Coop: A Family, a Farm, and the Pursuit of One Good Egg
Coop: A Family, a Farm, and the Pursuit of One Good Egg
by Michael Perry (Author of Population: 485)
Michael Perry is just one of those authors, one of those gifted few, who after you read a couple of pages you feel like you are curled by the fire listening to a master storyteller that you could listen to all night long. His narration is honest, thoughtful- interlaced with humor and always well written anecdotes that make you think about how the world is and how it ought to be.
Coop is an excellent book, split between memories in which Perry tells of how life was during his rural childhood and the other half is a modern day city peeps meet rural narration, or what he is living currently. The reason the childhood memories are triggered is that Perry is a country boy gone citified and then he and his family move back out to the country all the memories of life as a farm boy emerge.
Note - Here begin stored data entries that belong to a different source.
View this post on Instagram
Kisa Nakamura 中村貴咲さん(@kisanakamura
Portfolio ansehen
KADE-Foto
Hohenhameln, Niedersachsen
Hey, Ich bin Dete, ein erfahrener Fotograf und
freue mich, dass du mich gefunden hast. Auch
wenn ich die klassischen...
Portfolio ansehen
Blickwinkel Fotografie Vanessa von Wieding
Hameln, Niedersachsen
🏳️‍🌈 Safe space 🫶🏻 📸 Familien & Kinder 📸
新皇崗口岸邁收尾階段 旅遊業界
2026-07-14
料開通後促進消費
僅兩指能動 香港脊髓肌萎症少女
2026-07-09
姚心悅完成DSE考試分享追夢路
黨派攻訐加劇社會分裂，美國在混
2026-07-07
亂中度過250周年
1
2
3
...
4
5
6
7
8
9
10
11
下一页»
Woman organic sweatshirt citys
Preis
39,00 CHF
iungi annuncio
I loved both narratives, I enjoyed them each for their own reasons. I admired his parents, who had more children staying with them than the old woman in the shoe! They had natural children, adopted others and took in many (MANY) foster children a high portion of which were handicapped in some way and required a lot of care. So they captured me by their simple and very generous nature. The current day storyline of Perry and his wife in so many ways they reminded me of The Husband and I that I just couldn't not completely love it. He is tender and honest in his rendering of his life living with a woman who longs to embrace life as it comes-naturally (even if he doesn't). His humor reminded me of how The Husband writes about me and it endeared me completely to them as a couple.
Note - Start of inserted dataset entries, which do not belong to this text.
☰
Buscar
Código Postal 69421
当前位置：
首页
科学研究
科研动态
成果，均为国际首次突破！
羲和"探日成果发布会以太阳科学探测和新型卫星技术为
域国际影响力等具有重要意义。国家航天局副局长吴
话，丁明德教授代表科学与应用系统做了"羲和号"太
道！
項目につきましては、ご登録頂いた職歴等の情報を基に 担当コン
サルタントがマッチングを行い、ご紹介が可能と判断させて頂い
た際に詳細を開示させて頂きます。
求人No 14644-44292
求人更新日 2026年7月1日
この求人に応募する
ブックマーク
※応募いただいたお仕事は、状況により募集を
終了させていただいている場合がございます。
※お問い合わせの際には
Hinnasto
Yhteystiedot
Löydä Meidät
As much as this book is a rich narrative about chickens, pigs, cows, and country chores it is much more an honest approach to purpose and life. Perry takes the reader easily word by word gliding on hard work, pure talent, and a voice that rises off the print to help you pull up a chair and get comfy. Coop has become that one book I mention everywhere I go and am not embarrassed to be a shameless promoter of. Michael Perry is a literary ROCKSTAR!! (although I hear he ain't too bad at keeping a tune either!) Coop is a blessing to read no matter who you are, or where you are in life- it will shed new light on your earthy travels for sure. Entirely 100% recommended- it even gets my stellar five chicken book award. Ya just gotta read it, I tell ya!
Michael Perry will be on Blog Talk Radio with Book Club Girl on Monday, June 7th at 7pm EST
Michael Perry's website: Sneezing Cow
ISBN: 9780061240447
Subtitle: A Family, a Farm, and the Pursuit of One Good Egg
Author: Perry, Michael
Publisher: Harper Perennial
Subject: Memoirs, Non-Fiction
Publication Date: May 2010
Pages: 384
All of the proceeds from purchasing items using my link affiliations to Powell's Books go to Living Water International a charity quenching global thirst and preaching the gospel worldwide. You can also donate directly if you would like. Thank you!!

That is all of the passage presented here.